▸ Assigned task: Nothing but the lines from the one containing "Return results in <instances>...</instances>. Outline" through the end of the data should be output, each reproduced exactly.

─── Information shown ───

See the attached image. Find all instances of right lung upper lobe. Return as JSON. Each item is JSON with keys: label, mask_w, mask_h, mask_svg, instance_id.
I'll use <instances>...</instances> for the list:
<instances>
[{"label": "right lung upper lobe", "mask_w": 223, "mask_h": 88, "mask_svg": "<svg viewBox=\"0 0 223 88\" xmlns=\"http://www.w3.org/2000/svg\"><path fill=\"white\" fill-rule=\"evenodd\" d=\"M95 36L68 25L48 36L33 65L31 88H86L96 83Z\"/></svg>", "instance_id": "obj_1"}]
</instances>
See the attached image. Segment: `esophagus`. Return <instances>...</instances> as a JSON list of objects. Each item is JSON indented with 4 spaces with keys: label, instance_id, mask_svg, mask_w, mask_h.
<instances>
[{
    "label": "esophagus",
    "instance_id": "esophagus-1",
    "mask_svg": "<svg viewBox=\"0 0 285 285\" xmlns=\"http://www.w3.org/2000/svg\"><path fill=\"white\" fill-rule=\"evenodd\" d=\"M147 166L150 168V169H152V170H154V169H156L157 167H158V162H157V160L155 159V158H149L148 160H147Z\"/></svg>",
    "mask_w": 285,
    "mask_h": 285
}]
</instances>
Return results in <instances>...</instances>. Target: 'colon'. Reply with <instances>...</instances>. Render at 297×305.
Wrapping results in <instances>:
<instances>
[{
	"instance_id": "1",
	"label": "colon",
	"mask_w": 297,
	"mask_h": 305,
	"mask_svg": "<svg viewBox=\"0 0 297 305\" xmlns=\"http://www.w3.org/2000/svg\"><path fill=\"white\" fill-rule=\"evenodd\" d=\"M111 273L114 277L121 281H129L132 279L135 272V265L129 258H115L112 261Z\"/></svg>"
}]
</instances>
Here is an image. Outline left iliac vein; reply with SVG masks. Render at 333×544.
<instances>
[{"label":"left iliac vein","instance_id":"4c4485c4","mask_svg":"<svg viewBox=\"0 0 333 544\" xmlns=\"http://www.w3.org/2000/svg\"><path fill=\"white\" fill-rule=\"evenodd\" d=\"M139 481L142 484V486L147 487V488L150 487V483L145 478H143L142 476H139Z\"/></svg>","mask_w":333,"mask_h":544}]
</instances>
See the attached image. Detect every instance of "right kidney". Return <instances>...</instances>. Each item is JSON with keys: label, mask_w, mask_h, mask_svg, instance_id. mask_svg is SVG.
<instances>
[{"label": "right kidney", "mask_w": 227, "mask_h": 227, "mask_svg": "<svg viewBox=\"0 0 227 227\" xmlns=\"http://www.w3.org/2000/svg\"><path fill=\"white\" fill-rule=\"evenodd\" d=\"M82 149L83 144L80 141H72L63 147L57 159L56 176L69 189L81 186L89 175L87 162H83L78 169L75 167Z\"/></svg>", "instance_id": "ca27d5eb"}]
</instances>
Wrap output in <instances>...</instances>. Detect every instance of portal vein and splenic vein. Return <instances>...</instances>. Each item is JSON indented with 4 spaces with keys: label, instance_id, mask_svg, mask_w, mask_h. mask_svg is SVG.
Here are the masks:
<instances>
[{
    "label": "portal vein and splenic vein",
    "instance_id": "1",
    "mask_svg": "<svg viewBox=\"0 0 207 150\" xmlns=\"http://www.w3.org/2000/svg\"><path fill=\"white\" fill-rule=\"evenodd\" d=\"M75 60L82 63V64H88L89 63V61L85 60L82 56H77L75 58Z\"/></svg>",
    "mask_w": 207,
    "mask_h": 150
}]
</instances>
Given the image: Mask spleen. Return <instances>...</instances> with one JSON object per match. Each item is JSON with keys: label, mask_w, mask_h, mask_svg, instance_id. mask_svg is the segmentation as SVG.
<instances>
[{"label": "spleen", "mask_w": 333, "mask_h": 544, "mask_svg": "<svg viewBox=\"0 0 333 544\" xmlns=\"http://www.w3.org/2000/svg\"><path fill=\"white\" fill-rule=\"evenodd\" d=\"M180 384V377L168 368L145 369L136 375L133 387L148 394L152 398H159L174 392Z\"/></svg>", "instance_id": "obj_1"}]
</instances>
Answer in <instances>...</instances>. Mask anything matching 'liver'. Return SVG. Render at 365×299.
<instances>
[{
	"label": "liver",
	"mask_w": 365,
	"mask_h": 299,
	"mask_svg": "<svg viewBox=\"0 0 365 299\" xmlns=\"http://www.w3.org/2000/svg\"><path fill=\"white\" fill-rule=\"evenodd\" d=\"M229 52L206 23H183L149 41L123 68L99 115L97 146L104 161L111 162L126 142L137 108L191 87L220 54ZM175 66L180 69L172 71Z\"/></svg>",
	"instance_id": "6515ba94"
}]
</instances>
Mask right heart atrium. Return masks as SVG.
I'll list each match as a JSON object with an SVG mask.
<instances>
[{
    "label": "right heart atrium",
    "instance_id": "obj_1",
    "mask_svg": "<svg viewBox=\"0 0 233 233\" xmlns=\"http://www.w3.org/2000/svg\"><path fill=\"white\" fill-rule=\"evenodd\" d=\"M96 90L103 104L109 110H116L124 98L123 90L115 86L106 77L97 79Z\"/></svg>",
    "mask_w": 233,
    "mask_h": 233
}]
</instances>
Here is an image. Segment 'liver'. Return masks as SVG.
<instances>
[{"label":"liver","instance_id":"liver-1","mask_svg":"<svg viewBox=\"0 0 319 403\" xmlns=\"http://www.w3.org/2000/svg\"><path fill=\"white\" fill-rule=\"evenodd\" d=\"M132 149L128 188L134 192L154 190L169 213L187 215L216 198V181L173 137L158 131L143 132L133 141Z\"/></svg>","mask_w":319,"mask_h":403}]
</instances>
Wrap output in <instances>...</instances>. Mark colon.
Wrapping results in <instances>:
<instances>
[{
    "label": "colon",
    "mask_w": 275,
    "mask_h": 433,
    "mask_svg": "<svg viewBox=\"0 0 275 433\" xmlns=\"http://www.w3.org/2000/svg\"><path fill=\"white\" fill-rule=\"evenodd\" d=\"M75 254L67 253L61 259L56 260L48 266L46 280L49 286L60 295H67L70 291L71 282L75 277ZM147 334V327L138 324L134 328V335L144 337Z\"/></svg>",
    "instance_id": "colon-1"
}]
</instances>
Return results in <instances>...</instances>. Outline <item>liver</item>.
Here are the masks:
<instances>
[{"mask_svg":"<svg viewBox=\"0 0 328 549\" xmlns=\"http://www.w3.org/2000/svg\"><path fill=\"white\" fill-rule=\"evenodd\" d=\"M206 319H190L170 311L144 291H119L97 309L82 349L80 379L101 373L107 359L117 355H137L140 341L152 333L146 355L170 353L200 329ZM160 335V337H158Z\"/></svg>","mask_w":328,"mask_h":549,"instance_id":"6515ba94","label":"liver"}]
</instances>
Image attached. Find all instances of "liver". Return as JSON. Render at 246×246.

───

▸ Solution:
Return results in <instances>...</instances>. Outline <item>liver</item>.
Here are the masks:
<instances>
[{"mask_svg":"<svg viewBox=\"0 0 328 549\" xmlns=\"http://www.w3.org/2000/svg\"><path fill=\"white\" fill-rule=\"evenodd\" d=\"M206 319H190L170 311L144 291H119L97 309L82 349L80 379L101 373L107 359L117 355H137L140 341L152 333L146 355L170 353L200 329ZM160 335V337H158Z\"/></svg>","mask_w":328,"mask_h":549,"instance_id":"6515ba94","label":"liver"}]
</instances>
Image attached. Find all instances of "liver". Return as JSON. Render at 246×246.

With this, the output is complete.